Reminiscent material is also notoriously unreliable and inconsistent. Two witnesses to the same event often remember it very differently years later. Compounding this problem is Lincoln’s assassination in April 1865, which elevated him to the status of a martyr and colored the memories of all who knew him. Walsh fails to come to terms with the fragile and complicated nature of reminiscent sources, and when faced with disagreements or contradictions between or among them, he chooses only one version of events as possible.

Walsh admits that scholars have suggested various reasons for witness Charles Allen’s absence from court in the early days of the term, “but,” he concludes, “the evidence all points to the situation I describe” (144). In other cases, Walsh even makes conclusions about the prosecution’s case from reminiscent material describing Lincoln’s actions. In his fanciful re-creation of the trial, Walsh describes the state’s attorney’s asking witness Charles Allen to stand up and demonstrate how he saw Armstrong hit Metzger.

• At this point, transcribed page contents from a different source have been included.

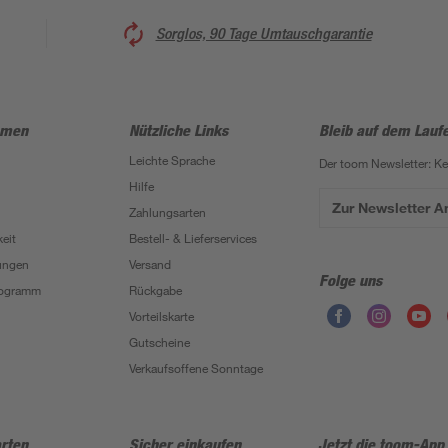
Sorglos, 90 Tage Umtauschgarantie
hmen
Nützliche Links
Bleib auf dem Lauf
Leichte Sprache
Der toom Newsletter: K
Hilfe
Zur Newsletter 
Zahlungsarten
eit
Bestell- & Lieferservices
ungen
Versand
Folge uns
Programm
Rückgabe
Vorteilskarte
Gutscheine
Verkaufsoffene Sonntage
rten
Sicher einkaufen
Jetzt die toom-App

Walsh’s source? Two reminiscences that recall that Lincoln asked Allen to demonstrate what he saw. Although Walsh proclaims that his description of the prosecution’s case “is carefully based on all available records,” he admits that the two reminiscences “refer to what was done by Lincoln, but surely Fullerton would have thought of it too” (145).

People v. Armstrong is one of Abraham Lincoln’s most interesting cases because of the nature of the charges, the personal links [End Page 73] to a family from his days in New Salem, and his dramatic questioning of a key witness for the prosecution. Teachers use it in classroom discussions of Abraham Lincoln’s career as a lawyer.

Unfortunately, Walsh’s examination of this case fails to capture the significance of the case for Lincoln or for the study of Lincoln’s legal career. His careless use of sources and his determination to accuse Lincoln of suppressing evidence, tampering with witnesses, and suborning perjury force him to make unfounded leaps and to ignore competing evidence, resulting in a work of fiction disguised as history. The people’s case against William “Duff” Armstrong awaits more careful treatment. [End Page 74].

Notes

1. Douglas L. Wilson, Honor’s Voice: The Transformation of Abraham Lincoln (New York: Knopf, 1998), 19–51.